Bigbelly Seahorse, Hippocampus abdominalis Lesson 1827


Other Names: Big-bellied Sea-horse, Big-belly Seahorse, Eastern Potbelly Seahorse, Pot-bellied Seahorse, Potbelly Seahorse

A male Bigbelly Seahorse, Hippocampus abdominalis, in Port Phillip, Victoria, May 2013. Source: Julian K. Finn / Museum Victoria. License: CC by Attribution-NonCommercial

Summary:

The Bigbelly Seahorse is the largest seahorse in Australia. It has a low triangular coronet, low, rounded bumps above the eyes, and fleshy filaments off the head. Adult males have a very prominent abdomen, whereas females have a compressed abdomen with a keel down the middle.

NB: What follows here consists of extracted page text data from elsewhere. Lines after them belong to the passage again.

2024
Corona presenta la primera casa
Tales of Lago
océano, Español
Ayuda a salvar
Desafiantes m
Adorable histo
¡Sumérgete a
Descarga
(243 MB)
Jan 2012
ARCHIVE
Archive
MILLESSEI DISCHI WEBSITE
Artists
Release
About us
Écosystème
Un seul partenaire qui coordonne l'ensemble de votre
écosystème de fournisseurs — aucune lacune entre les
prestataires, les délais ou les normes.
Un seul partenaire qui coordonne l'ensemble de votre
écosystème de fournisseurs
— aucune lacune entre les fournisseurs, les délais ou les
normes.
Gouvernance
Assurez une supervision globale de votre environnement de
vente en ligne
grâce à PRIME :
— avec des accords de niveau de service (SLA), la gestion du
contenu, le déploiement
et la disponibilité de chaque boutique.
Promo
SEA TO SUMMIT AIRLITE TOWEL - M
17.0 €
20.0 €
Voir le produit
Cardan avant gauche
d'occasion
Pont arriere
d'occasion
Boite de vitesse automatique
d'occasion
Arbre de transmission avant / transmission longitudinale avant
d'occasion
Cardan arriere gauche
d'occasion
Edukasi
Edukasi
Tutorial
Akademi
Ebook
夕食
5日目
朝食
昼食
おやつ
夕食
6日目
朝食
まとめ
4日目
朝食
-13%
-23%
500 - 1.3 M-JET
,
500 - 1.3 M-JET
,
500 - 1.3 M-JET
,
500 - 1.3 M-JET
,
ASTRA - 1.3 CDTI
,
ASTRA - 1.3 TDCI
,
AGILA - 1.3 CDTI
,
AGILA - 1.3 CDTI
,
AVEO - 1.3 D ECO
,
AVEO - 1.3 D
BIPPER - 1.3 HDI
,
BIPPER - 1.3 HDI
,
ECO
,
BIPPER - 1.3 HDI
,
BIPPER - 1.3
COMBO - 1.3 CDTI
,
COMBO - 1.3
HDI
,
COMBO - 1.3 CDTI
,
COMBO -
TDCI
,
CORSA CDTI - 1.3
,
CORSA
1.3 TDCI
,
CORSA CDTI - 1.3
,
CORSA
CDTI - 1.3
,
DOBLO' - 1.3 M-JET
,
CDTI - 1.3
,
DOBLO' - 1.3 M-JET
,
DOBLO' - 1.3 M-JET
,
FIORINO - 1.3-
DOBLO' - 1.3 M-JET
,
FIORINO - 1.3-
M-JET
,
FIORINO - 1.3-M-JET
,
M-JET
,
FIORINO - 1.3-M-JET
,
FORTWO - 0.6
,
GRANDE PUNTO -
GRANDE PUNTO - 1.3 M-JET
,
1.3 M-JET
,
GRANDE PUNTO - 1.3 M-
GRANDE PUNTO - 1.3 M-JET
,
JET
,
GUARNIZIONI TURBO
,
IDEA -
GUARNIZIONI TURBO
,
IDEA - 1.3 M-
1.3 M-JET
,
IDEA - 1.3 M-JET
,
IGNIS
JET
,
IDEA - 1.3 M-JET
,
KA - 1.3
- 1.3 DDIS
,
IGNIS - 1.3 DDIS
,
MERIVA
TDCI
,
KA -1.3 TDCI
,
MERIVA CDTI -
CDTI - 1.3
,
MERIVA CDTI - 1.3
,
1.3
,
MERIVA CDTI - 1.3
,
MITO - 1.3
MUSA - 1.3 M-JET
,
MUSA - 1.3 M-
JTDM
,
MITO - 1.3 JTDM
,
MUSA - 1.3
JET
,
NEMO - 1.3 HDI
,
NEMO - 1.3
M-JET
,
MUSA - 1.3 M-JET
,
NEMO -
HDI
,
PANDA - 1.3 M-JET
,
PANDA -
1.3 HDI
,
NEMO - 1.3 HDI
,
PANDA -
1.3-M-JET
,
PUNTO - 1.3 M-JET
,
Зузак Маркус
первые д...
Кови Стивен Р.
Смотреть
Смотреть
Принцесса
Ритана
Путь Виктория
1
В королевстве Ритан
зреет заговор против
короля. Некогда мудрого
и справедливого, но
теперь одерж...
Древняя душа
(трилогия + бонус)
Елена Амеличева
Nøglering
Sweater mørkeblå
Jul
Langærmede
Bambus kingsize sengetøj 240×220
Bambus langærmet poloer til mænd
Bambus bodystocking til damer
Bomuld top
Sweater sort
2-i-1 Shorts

Individuals range in colour from almost white to a mottled yellow, reddish or even brown, with irregular darker spots and blotches, and a broadly banded tail. They are often seen clinging to sponges and macroalgae.

Bigbelly Seahorse view of the annual spider crab migration in Port Phillip Bay, Victoria.


Cite this page as:
Bray, D.J. & Thompson, V.J. 2017, Hippocampus abdominalis in Fishes of Australia, accessed 18 Nov 2017, http://fishesofaustralia.net.au/Home/species/3332

Bigbelly Seahorse, Hippocampus abdominalis Lesson 1827

More Info


Distribution

Known from temperate waters of New Zealand and southern Australia, where it occurs from about South West Rocks, New South Wales, southwards to the northern Great Australian Bight, South Australia, and south to the Derwent Estuary, Tasmania. 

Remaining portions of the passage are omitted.